-- Supplied information follows --

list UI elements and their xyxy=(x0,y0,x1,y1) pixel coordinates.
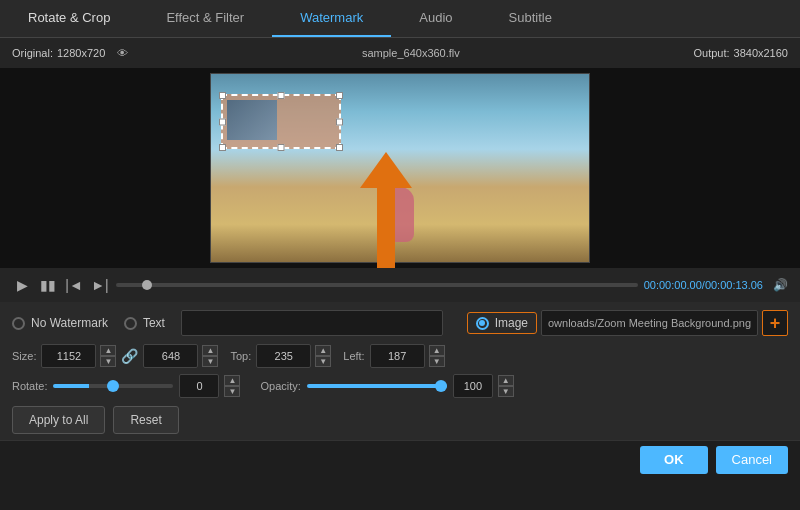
top-spinner: ▲ ▼ xyxy=(315,345,331,367)
left-up[interactable]: ▲ xyxy=(429,345,445,356)
opacity-slider[interactable] xyxy=(307,384,447,388)
tab-audio[interactable]: Audio xyxy=(391,0,480,37)
size-width-down[interactable]: ▼ xyxy=(100,356,116,367)
arrow-head xyxy=(360,152,412,188)
text-watermark-input[interactable] xyxy=(181,310,443,336)
time-current: 00:00:00.00 xyxy=(644,279,702,291)
stop-button[interactable]: ▮▮ xyxy=(38,275,58,295)
rotate-slider[interactable] xyxy=(53,384,173,388)
size-width-spinner: ▲ ▼ xyxy=(100,345,116,367)
opacity-spinner: ▲ ▼ xyxy=(498,375,514,397)
left-group: Left: ▲ ▼ xyxy=(343,344,444,368)
no-watermark-option[interactable]: No Watermark xyxy=(12,316,108,330)
cancel-button[interactable]: Cancel xyxy=(716,446,788,474)
no-watermark-radio[interactable] xyxy=(12,317,25,330)
resize-handle-mr[interactable] xyxy=(336,118,343,125)
tab-bar: Rotate & Crop Effect & Filter Watermark … xyxy=(0,0,800,38)
size-group: Size: ▲ ▼ 🔗 ▲ ▼ xyxy=(12,344,218,368)
resize-handle-ml[interactable] xyxy=(219,118,226,125)
image-option[interactable]: Image xyxy=(467,312,537,334)
output-value: 3840x2160 xyxy=(734,47,788,59)
rotate-label: Rotate: xyxy=(12,380,47,392)
volume-icon[interactable]: 🔊 xyxy=(773,278,788,292)
arrow-annotation xyxy=(360,153,412,268)
opacity-input[interactable] xyxy=(453,374,493,398)
bottom-bar: OK Cancel xyxy=(0,440,800,478)
image-label: Image xyxy=(495,316,528,330)
watermark-type-row: No Watermark Text Image ownloads/Zoom Me… xyxy=(12,310,788,336)
text-label: Text xyxy=(143,316,165,330)
resize-handle-bl[interactable] xyxy=(219,144,226,151)
rotate-spinner: ▲ ▼ xyxy=(224,375,240,397)
size-width-up[interactable]: ▲ xyxy=(100,345,116,356)
size-height-spinner: ▲ ▼ xyxy=(202,345,218,367)
tab-effect-filter[interactable]: Effect & Filter xyxy=(138,0,272,37)
opacity-up[interactable]: ▲ xyxy=(498,375,514,386)
size-height-down[interactable]: ▼ xyxy=(202,356,218,367)
top-down[interactable]: ▼ xyxy=(315,356,331,367)
tab-watermark[interactable]: Watermark xyxy=(272,0,391,37)
size-height-up[interactable]: ▲ xyxy=(202,345,218,356)
top-input[interactable] xyxy=(256,344,311,368)
left-spinner: ▲ ▼ xyxy=(429,345,445,367)
arrow-shaft xyxy=(377,188,395,268)
watermark-image-preview xyxy=(227,100,277,140)
eye-icon[interactable]: 👁 xyxy=(117,47,128,59)
left-input[interactable] xyxy=(370,344,425,368)
tab-rotate-crop[interactable]: Rotate & Crop xyxy=(0,0,138,37)
image-file-path: ownloads/Zoom Meeting Background.png xyxy=(541,310,758,336)
text-option[interactable]: Text xyxy=(124,316,165,330)
text-radio[interactable] xyxy=(124,317,137,330)
size-label: Size: xyxy=(12,350,36,362)
rotate-opacity-row: Rotate: ▲ ▼ Opacity: ▲ ▼ xyxy=(12,374,788,398)
resize-handle-tc[interactable] xyxy=(278,92,285,99)
no-watermark-label: No Watermark xyxy=(31,316,108,330)
link-dimensions-icon[interactable]: 🔗 xyxy=(121,348,138,364)
resize-handle-bc[interactable] xyxy=(278,144,285,151)
reset-button[interactable]: Reset xyxy=(113,406,178,434)
size-width-input[interactable] xyxy=(41,344,96,368)
rotate-input[interactable] xyxy=(179,374,219,398)
next-frame-button[interactable]: ►| xyxy=(90,275,110,295)
time-display: 00:00:00.00/00:00:13.06 xyxy=(644,279,763,291)
watermark-controls: No Watermark Text Image ownloads/Zoom Me… xyxy=(0,302,800,440)
left-down[interactable]: ▼ xyxy=(429,356,445,367)
apply-to-all-button[interactable]: Apply to All xyxy=(12,406,105,434)
file-info-bar: Original: 1280x720 👁 sample_640x360.flv … xyxy=(0,38,800,68)
resize-handle-tl[interactable] xyxy=(219,92,226,99)
original-label: Original: xyxy=(12,47,53,59)
rotate-group: Rotate: ▲ ▼ xyxy=(12,374,240,398)
original-value: 1280x720 xyxy=(57,47,105,59)
opacity-group: Opacity: ▲ ▼ xyxy=(260,374,513,398)
progress-handle[interactable] xyxy=(142,280,152,290)
add-image-button[interactable]: + xyxy=(762,310,788,336)
time-total: 00:00:13.06 xyxy=(705,279,763,291)
output-label: Output: xyxy=(693,47,729,59)
opacity-down[interactable]: ▼ xyxy=(498,386,514,397)
tab-subtitle[interactable]: Subtitle xyxy=(481,0,580,37)
top-group: Top: ▲ ▼ xyxy=(230,344,331,368)
action-buttons-row: Apply to All Reset xyxy=(12,406,788,434)
ok-button[interactable]: OK xyxy=(640,446,708,474)
left-label: Left: xyxy=(343,350,364,362)
resize-handle-tr[interactable] xyxy=(336,92,343,99)
filename: sample_640x360.flv xyxy=(362,47,460,59)
progress-track[interactable] xyxy=(116,283,638,287)
resize-handle-br[interactable] xyxy=(336,144,343,151)
size-height-input[interactable] xyxy=(143,344,198,368)
playback-bar: ▶ ▮▮ |◄ ►| 00:00:00.00/00:00:13.06 🔊 xyxy=(0,268,800,302)
preview-area xyxy=(0,68,800,268)
top-label: Top: xyxy=(230,350,251,362)
prev-frame-button[interactable]: |◄ xyxy=(64,275,84,295)
opacity-label: Opacity: xyxy=(260,380,300,392)
rotate-up[interactable]: ▲ xyxy=(224,375,240,386)
watermark-overlay[interactable] xyxy=(221,94,341,149)
rotate-down[interactable]: ▼ xyxy=(224,386,240,397)
image-radio[interactable] xyxy=(476,317,489,330)
play-button[interactable]: ▶ xyxy=(12,275,32,295)
size-position-row: Size: ▲ ▼ 🔗 ▲ ▼ Top: ▲ ▼ Left: xyxy=(12,344,788,368)
top-up[interactable]: ▲ xyxy=(315,345,331,356)
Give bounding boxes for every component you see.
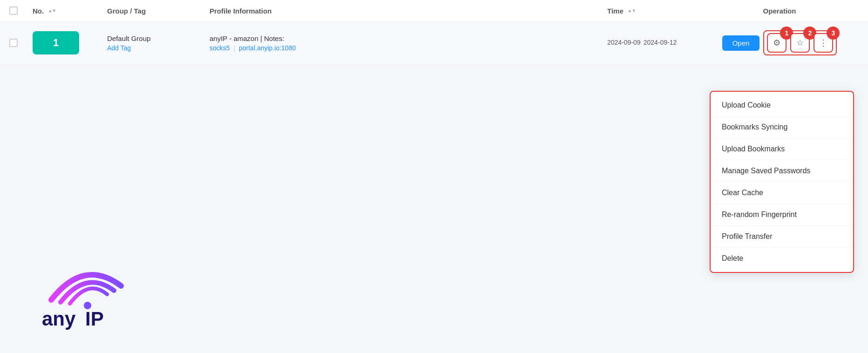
badge-3: 3 (827, 27, 840, 40)
no-label: No. (33, 7, 44, 15)
profile-title: anyIP - amazon | Notes: (210, 34, 607, 42)
dropdown-manage-passwords[interactable]: Manage Saved Passwords (711, 160, 853, 182)
header-time: Time ▲▼ (607, 7, 700, 15)
group-name: Default Group (107, 34, 210, 42)
row-number-cell: 1 (33, 31, 107, 54)
no-sort-icon[interactable]: ▲▼ (48, 9, 56, 13)
header-profile: Profile Information (210, 7, 607, 15)
profile-url: portal.anyip.io:1080 (239, 44, 296, 52)
dropdown-upload-bookmarks[interactable]: Upload Bookmarks (711, 138, 853, 160)
dropdown-delete[interactable]: Delete (711, 248, 853, 269)
number-value: 1 (53, 37, 59, 49)
header-operation: Operation (700, 7, 859, 15)
header-no: No. ▲▼ (33, 7, 107, 15)
row-checkbox-cell (9, 39, 33, 47)
time-line-1: 2024-09-09 (607, 37, 641, 48)
table-row: 1 Default Group Add Tag anyIP - amazon |… (0, 22, 868, 64)
dropdown-menu: Upload Cookie Bookmarks Syncing Upload B… (710, 91, 854, 273)
profile-proxy-info: socks5 | portal.anyip.io:1080 (210, 44, 607, 52)
open-button[interactable]: Open (722, 35, 760, 51)
more-options-button[interactable]: 3 ⋮ (814, 33, 833, 53)
star-button[interactable]: 2 ☆ (790, 33, 810, 53)
operation-label: Operation (763, 7, 796, 15)
select-all-checkbox[interactable] (9, 7, 18, 15)
header-group-tag: Group / Tag (107, 7, 210, 15)
time-sort-icon[interactable]: ▲▼ (628, 9, 636, 13)
add-tag-link[interactable]: Add Tag (107, 44, 210, 52)
anyip-logo: any IP (37, 249, 158, 333)
header-checkbox-col (9, 7, 33, 15)
time-label: Time (607, 7, 624, 15)
svg-text:any: any (42, 308, 76, 330)
dropdown-clear-cache[interactable]: Clear Cache (711, 182, 853, 204)
profile-proxy: socks5 (210, 44, 230, 52)
profile-info-label: Profile Information (210, 7, 271, 15)
number-badge: 1 (33, 31, 79, 54)
dropdown-bookmarks-syncing[interactable]: Bookmarks Syncing (711, 116, 853, 138)
settings-button[interactable]: 1 ⚙ (767, 33, 787, 53)
table-header: No. ▲▼ Group / Tag Profile Information T… (0, 0, 868, 22)
svg-text:IP: IP (85, 308, 104, 330)
time-line-2: 2024-09-12 (644, 37, 677, 48)
table-container: No. ▲▼ Group / Tag Profile Information T… (0, 0, 868, 64)
row-group-tag-cell: Default Group Add Tag (107, 34, 210, 52)
row-operation-cell: Open 1 ⚙ 2 ☆ 3 ⋮ (700, 30, 859, 55)
row-profile-cell: anyIP - amazon | Notes: socks5 | portal.… (210, 34, 607, 52)
row-time-cell: 2024-09-09 2024-09-12 (607, 37, 700, 48)
action-buttons-group: 1 ⚙ 2 ☆ 3 ⋮ (763, 30, 837, 55)
pipe-separator: | (233, 44, 235, 52)
dropdown-rerandom-fingerprint[interactable]: Re-random Fingerprint (711, 204, 853, 226)
dropdown-upload-cookie[interactable]: Upload Cookie (711, 95, 853, 116)
logo-area: any IP (37, 249, 158, 334)
row-checkbox[interactable] (9, 39, 18, 47)
dropdown-profile-transfer[interactable]: Profile Transfer (711, 226, 853, 248)
group-tag-label: Group / Tag (107, 7, 146, 15)
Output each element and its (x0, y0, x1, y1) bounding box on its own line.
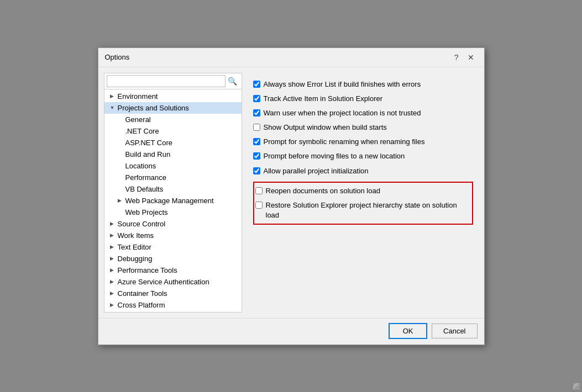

-- Supplied information concluded --

_What this task involves_: In the records above, find the lines containing "amazon" and copy them.

_Result of this exercise_:
profile-title: anyIP - amazon | Notes: (210, 34, 607, 42)
table-row: 1 Default Group Add Tag anyIP - amazon |… (0, 22, 868, 64)
row-profile-cell: anyIP - amazon | Notes: socks5 | portal.… (210, 34, 607, 52)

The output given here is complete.